North Korea has restored communication lines with the South, months after it cut a cross-border hotline.
The move comes days after the country's leader Kim Jong-un said he was willing to restore communication as a conditional olive branch.
However, Pyongyang also said the restoration of their relationship was dependent on the "attitude of South Korean authorities".
North Korea has also recently been ramping up its military tests.
It has fired four missiles in less than a month - a sign that it has no intention of slowing down its arms development.
On Monday morning, South Korea's unification ministry said officials from both Koreas exchanged their first phone call since August.
"With the restoration of the South-North communication line, the government evaluates that a foundation for recovering inter-Korean relations has been provided," the ministry said in a statement.
Communication hotlines between the two sides have been cut - and restored - several times.
In 2020, after a failed summit between the North and South, Pyongyang blew up an inter-Korean border office that had been built to improve communications.
In the same year, North Korea severed all communication lines with the South, including a hotline between both leaders and military communication channels after tensions worsened.

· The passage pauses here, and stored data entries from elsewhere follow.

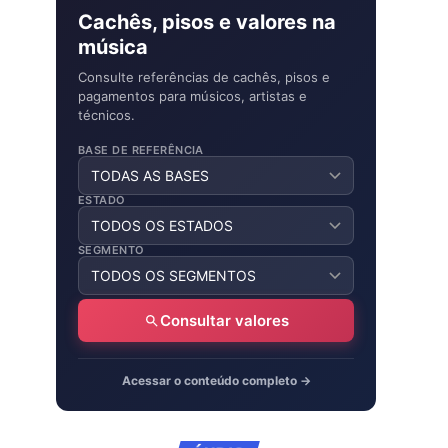
Cachês, pisos e valores na
música
Consulte referências de cachês, pisos e
pagamentos para músicos, artistas e
técnicos.
BASE DE REFERÊNCIA
ESTADO
SEGMENTO
Consultar valores
Acessar o conteúdo completo →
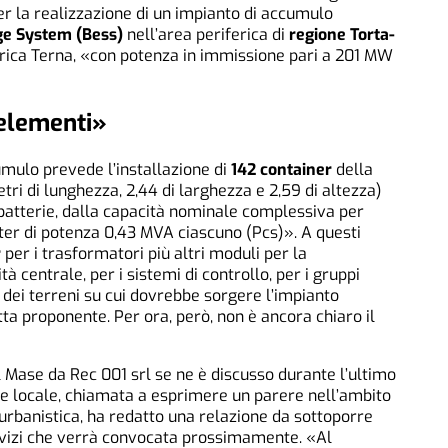
er la realizzazione di un impianto di accumulo
ge System (Bess)
nell’area periferica di
regione Torta-
ettrica Terna, «con potenza in immissione pari a 201 MW
elementi»
umulo prevede l’installazione di
142 container
della
tri di lunghezza, 2,44 di larghezza e 2,59 di altezza)
 batterie, dalla capacità nominale complessiva per
ter di potenza 0,43 MVA ciascuno (Pcs)». A questi
r
per i trasformatori più altri moduli per la
tà centrale, per i sistemi di controllo, per i gruppi
 dei terreni su cui dovrebbe sorgere l’impianto
tta proponente. Per ora, però, non è ancora chiaro il
 Mase da Rec 001 srl se ne è discusso durante l’ultimo
e locale, chiamata a esprimere un parere nell’ambito
urbanistica, ha redatto una relazione da sottoporre
ervizi che verrà convocata prossimamente. «Al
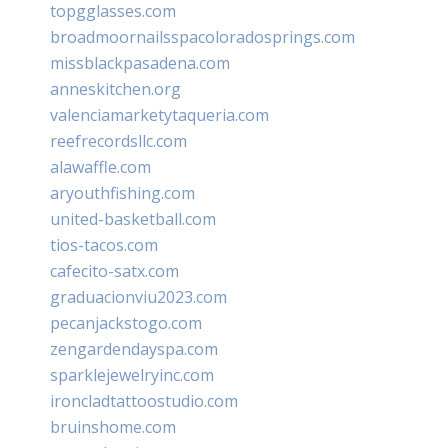
topgglasses.com
broadmoornailsspacoloradosprings.com
missblackpasadena.com
anneskitchen.org
valenciamarketytaqueria.com
reefrecordsllc.com
alawaffle.com
aryouthfishing.com
united-basketball.com
tios-tacos.com
cafecito-satx.com
graduacionviu2023.com
pecanjackstogo.com
zengardendayspa.com
sparklejewelryinc.com
ironcladtattoostudio.com
bruinshome.com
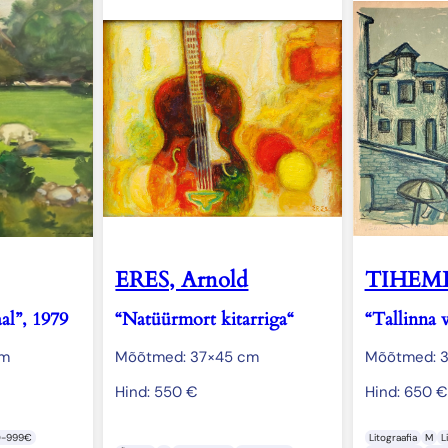
ERES, Arnold
TIHEME
al”, 1979
“Natüürmort kitarriga“
“Tallinna 
cm
Mõõtmed: 37×45 cm
Mõõtmed: 
Hind:
550
€
Hind:
650
€
0-999€
Litograafia
M
L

The hotline was briefly restored this August but cut again after South Korea participated in joint military exercises with the US.
North and South Korea are technically still at war because no peace agreement was reached when the Korean War ended in 1953.
The North has repeatedly accused South Korea of double standards over military activities.
South Korea recently tested its first submarine-launched ballistic missile, which it said was needed as deterrence against North Korea's "provocations".
The US has been calling for North Korea to give up its nuclear weapons, and Pyongyang's relationship with President Joe Biden's administration has so far been fraught with tension.
But Pyongyang seems determined to prove it will continue to develop new weapons systems, saying they are needed for its own self-defence.